Zimmerman and his Brazilian teammates also undertook a research using lovastatin in a trial model involving bacterial sepsis - a severe condition wherein the entire body becomes inflamed often resulting in cognitive impairment and found that this anti-cholesterol drug also puts off cognitive damage after bacterial sepsis.
Stop losing your hair with this outstanding, 100% natural formula.
FOR MEN AND WOMEN.
Considering that epilepsy strikes over two million people in the United States, there is an urgent need to develop new treatment approaches helpful in putting off the occurrence of this neurological disorder, incapacitating the sufferers. Fortunately, latest findings from studies conducted by Mark S. Shapiro at the San Antonio-based University of Texas Health Science Center neuroscience laboratory and published in Neuron, a popular scientific journal, on December 20, 2012 shows some hope in this regard.
A professor of physiology associated with the School of Medicine, Dr. (Ph.

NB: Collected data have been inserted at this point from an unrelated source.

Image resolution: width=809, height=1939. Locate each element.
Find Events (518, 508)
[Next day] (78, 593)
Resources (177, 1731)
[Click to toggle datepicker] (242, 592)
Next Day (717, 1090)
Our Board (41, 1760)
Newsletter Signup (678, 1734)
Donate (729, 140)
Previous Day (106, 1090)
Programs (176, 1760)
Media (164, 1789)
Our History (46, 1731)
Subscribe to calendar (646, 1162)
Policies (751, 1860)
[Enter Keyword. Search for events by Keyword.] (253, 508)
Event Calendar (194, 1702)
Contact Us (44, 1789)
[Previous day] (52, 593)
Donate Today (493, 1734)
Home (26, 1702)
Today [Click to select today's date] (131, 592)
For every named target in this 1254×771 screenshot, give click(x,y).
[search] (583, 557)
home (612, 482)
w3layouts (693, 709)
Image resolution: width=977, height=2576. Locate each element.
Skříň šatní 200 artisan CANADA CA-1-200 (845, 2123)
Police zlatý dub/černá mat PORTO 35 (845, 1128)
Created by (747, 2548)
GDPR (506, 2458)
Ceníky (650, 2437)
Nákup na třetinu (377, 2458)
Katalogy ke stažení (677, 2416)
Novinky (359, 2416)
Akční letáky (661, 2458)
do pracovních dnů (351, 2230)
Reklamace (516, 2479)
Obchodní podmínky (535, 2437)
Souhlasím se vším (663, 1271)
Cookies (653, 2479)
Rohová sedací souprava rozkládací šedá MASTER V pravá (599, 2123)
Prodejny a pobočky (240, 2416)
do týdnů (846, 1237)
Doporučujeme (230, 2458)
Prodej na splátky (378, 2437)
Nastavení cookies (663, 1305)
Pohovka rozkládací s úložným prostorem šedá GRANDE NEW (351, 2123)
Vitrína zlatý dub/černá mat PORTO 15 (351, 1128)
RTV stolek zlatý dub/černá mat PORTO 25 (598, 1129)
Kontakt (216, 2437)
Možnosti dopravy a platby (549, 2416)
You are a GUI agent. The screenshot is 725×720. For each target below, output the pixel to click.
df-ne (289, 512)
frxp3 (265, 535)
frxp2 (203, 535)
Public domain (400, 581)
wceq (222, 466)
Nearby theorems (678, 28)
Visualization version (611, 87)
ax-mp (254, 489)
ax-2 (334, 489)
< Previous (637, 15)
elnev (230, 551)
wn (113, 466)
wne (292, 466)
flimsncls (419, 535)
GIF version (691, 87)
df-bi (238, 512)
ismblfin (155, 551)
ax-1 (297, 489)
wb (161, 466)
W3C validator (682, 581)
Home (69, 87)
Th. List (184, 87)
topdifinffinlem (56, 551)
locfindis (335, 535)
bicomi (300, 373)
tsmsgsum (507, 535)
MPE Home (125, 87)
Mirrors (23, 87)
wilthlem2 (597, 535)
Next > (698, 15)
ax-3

D.) Shapiro says that most epilepsy victims are unable to take medications to treat their condition or the medications available are not effective enough. Consequently, most sufferers turn to surgery to amputate the hippocampus, the brain segment that stores memories and the centre where attacks are often constrained - limiting the choice for them.
Significantly, these studies discovered that particular genes are triggered during and following an epileptic attack, thereby transmitting a multitude of signals to lessen the wild discharge of nerve cells. Hence, a medication that exaggerates this reaction following the initial seizure may perhaps avert the occurrence of epilepsy and reappearance of seizures.
An epileptic seizure is basically a result of a hysterical electrical action of 'ion channels' or dedicated proteins that generate electricity in the brain. In fact, one in every 10 people has the chance of enduring a seizure, attributable to various reasons - stroke, traumatic brain injury and even an overdose of drugs during his/ her lifetime.
While some seizures cause full-scale epilepsy, others do not - some of them activating alteration in the brain that increases the risks of epilepsy. According to Dr. Shapiro, 'M-channel', an 'ion channel', works like a strong 'brake' to the brain's extreme reaction to stimulus, a condition called 'hyper-excitability', while AKAP79, a different protein working like an air-traffic controller, invites additional M-channels that form an element of neuro-protective response mechanism.
Dr. Shapiro said using medications in appropriate measure following a brain injury may effectively augment the functioning of AKAP79 which might stimulate this neuro-protective system to thwart a seizure from developing into epilepsy. He added that it is possible to effectively control the random electrical discharge of nerve cells within the brain.
The team at Shapiro laboratory documents the electrical currents and undertakes imaging in live cells to gauge their M-channel activity and also studied seizures in healthy rats. It was found that following a seizure there was a 10 times increase in M-channels' gene expression within the hippocampus in 24 hours. However, this outcome was not noticed in mice deficient in the AKAP79 gene's mouse version.
Besides, the findings also point to suggestions regarding respite from persistent pains, mental disorders and cardiovascular ailments. According to Dr. Shapiro, even chronic pains like migraines, hypertension and mood problems involve too much firing of nerve cell. Hence, enhancing signals of M-channel to lessen its firing of nerve cells may possibly be useful in treating these conditions.
Since November 1996, this report is the second research paper from the San Antonio-based University of Texas Health Science Center brought out by Neuron.